As many as three-fourths of new mothers in the United States start breastfeeding, but only 13% continue to exclusively breastfeed for the recommended 6-month period.

To determine factors that contribute to breastfeeding discontinuation, Nommsen-Rivers and colleagues interviewed 523 pregnant women before and after giving birth and recorded feeding status at 0,3, 4, 7,14, 30 and 60 days postpartum.

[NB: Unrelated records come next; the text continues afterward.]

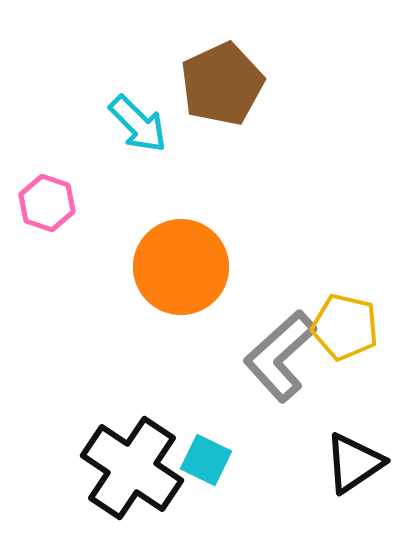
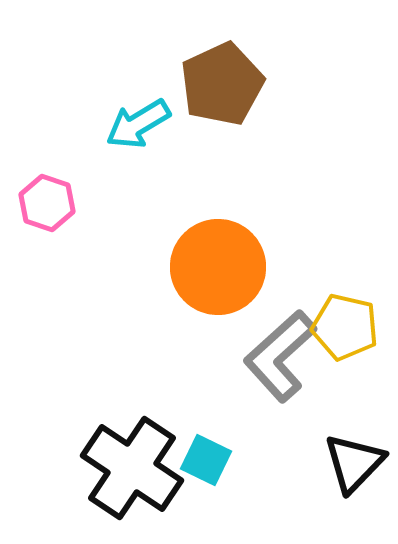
cyan arrow: rotated 104 degrees clockwise
orange circle: moved 37 px right
black triangle: rotated 12 degrees counterclockwise
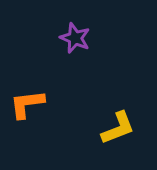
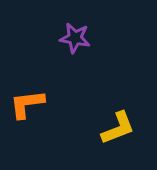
purple star: rotated 12 degrees counterclockwise
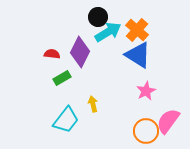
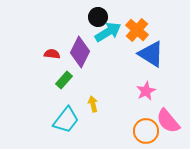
blue triangle: moved 13 px right, 1 px up
green rectangle: moved 2 px right, 2 px down; rotated 18 degrees counterclockwise
pink semicircle: rotated 76 degrees counterclockwise
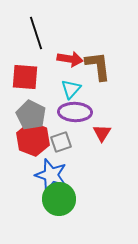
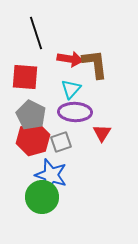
brown L-shape: moved 3 px left, 2 px up
red hexagon: rotated 24 degrees clockwise
green circle: moved 17 px left, 2 px up
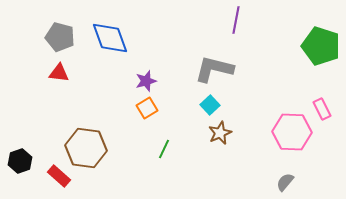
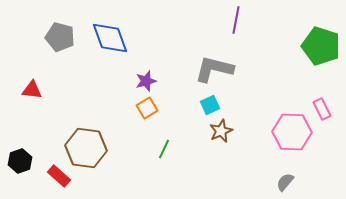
red triangle: moved 27 px left, 17 px down
cyan square: rotated 18 degrees clockwise
brown star: moved 1 px right, 2 px up
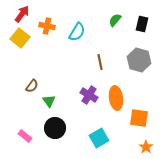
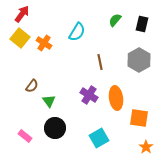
orange cross: moved 3 px left, 17 px down; rotated 21 degrees clockwise
gray hexagon: rotated 15 degrees clockwise
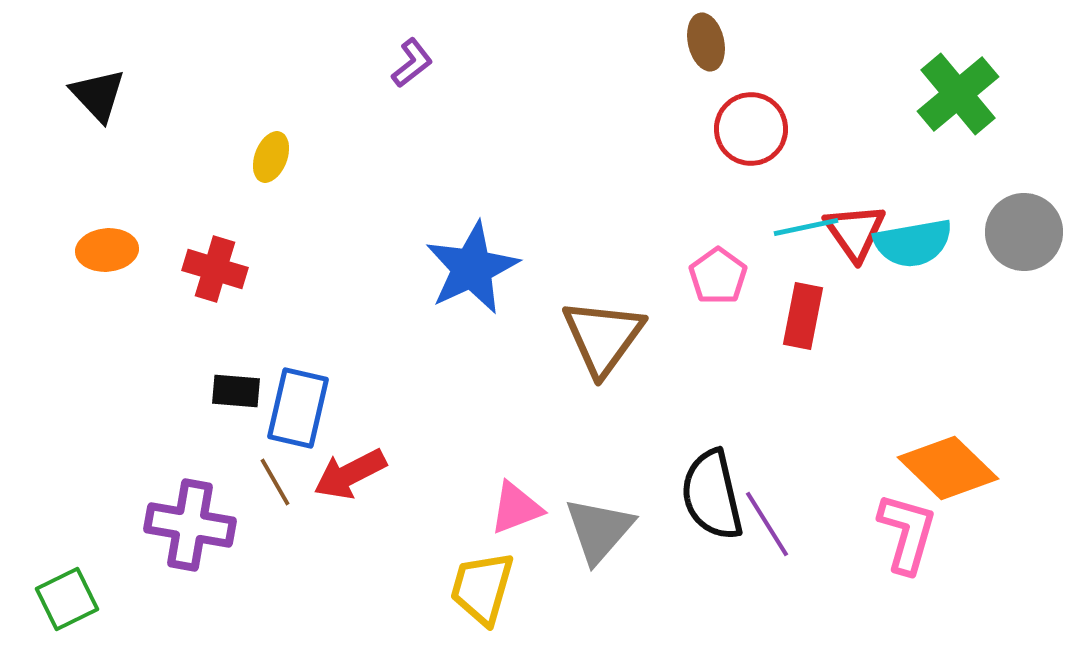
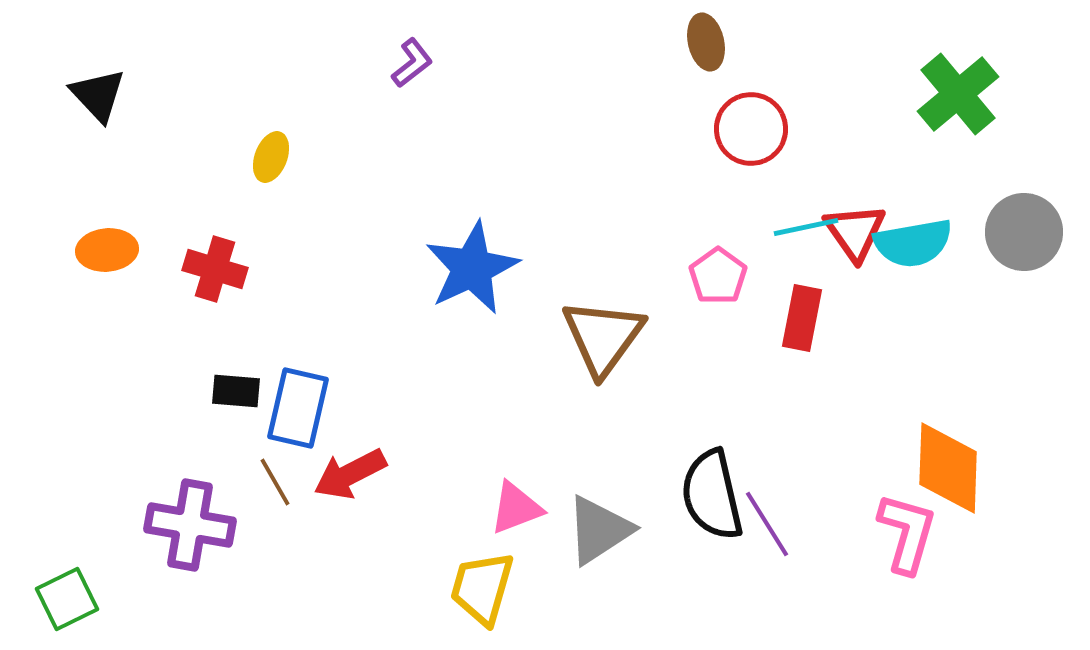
red rectangle: moved 1 px left, 2 px down
orange diamond: rotated 48 degrees clockwise
gray triangle: rotated 16 degrees clockwise
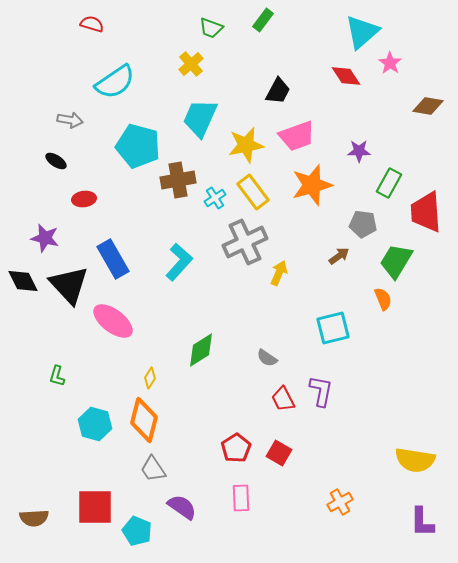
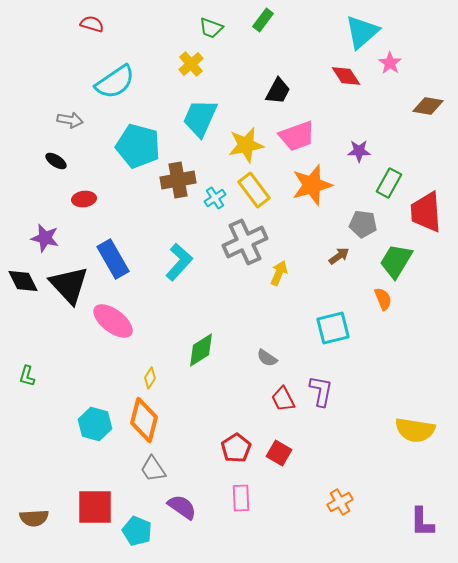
yellow rectangle at (253, 192): moved 1 px right, 2 px up
green L-shape at (57, 376): moved 30 px left
yellow semicircle at (415, 460): moved 30 px up
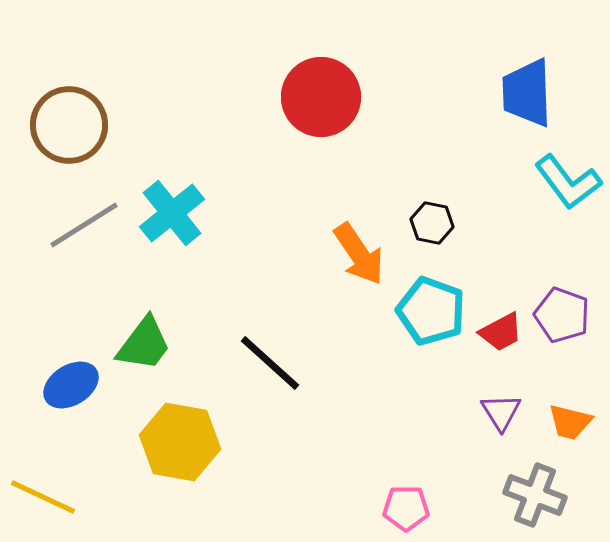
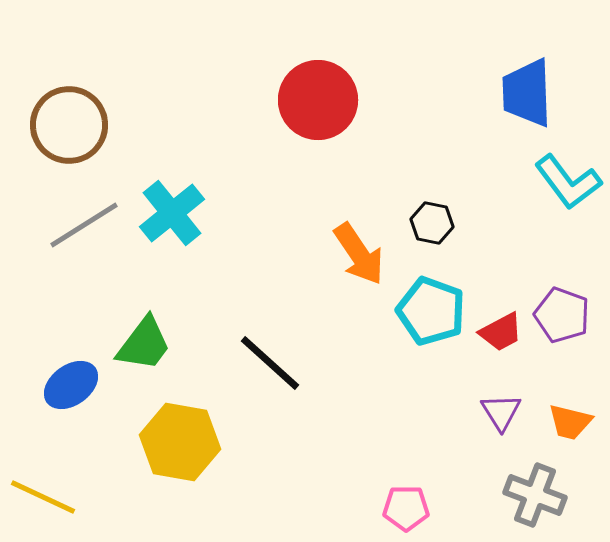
red circle: moved 3 px left, 3 px down
blue ellipse: rotated 4 degrees counterclockwise
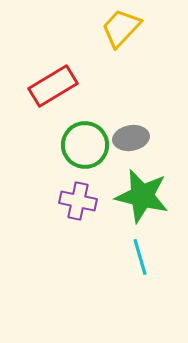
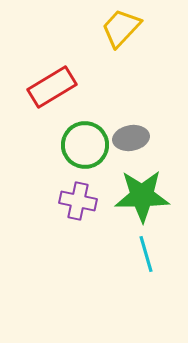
red rectangle: moved 1 px left, 1 px down
green star: rotated 14 degrees counterclockwise
cyan line: moved 6 px right, 3 px up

The interview included questions that addressed breastfeeding attitudes and concerns, perceived sense of breastfeeding efficacy, infant feeding practices among family and friends, the intended duration of breastfeeding and at what age they intended to introduce formula.

During prenatal interviews, the majority of women — 79% — reported at least one infant feeding concerns. In the nearly 3,000 interviews conducted during the study period, the researchers identified more than 4,000 breastfeeding concerns. These were grouped into nine main categories, which included infant feeding difficulties, milk quantity, uncertainty in breastfeeding ability, pain, inadequate intake, mother-infant separation, maternal health, too much milk and other.

The three most common concerns were related to infant feeding difficulties at the breast (52%), followed by breastfeeding pain (44%) and milk quantity (40%), the researchers found.

Among those who stated they planned to breastfeed exclusively for 2 months during the prenatal interview, 47% gave their child formula between 30 and 60 days; 21% reported stopping breastfeeding by 60 days.

The relative risk for giving any formula between days 30 and 60 was highest at day three (ARR 3.3, 95% CI: 1.7–15.0).

“Overall, our results reinforce the recommendation of the American Academy of Pediatrics that all breastfed newborns receive an evaluation by a provider knowledgeable in lactation management within 2 to 3 days post-discharge,” the researchers wrote.


  1. Wagner EA et al. “Breastfeeding Concerns at 3 and 7 Days Postpartum and Feeding Status at 2 Months” Pediatrics 2013; 132: e865–e875.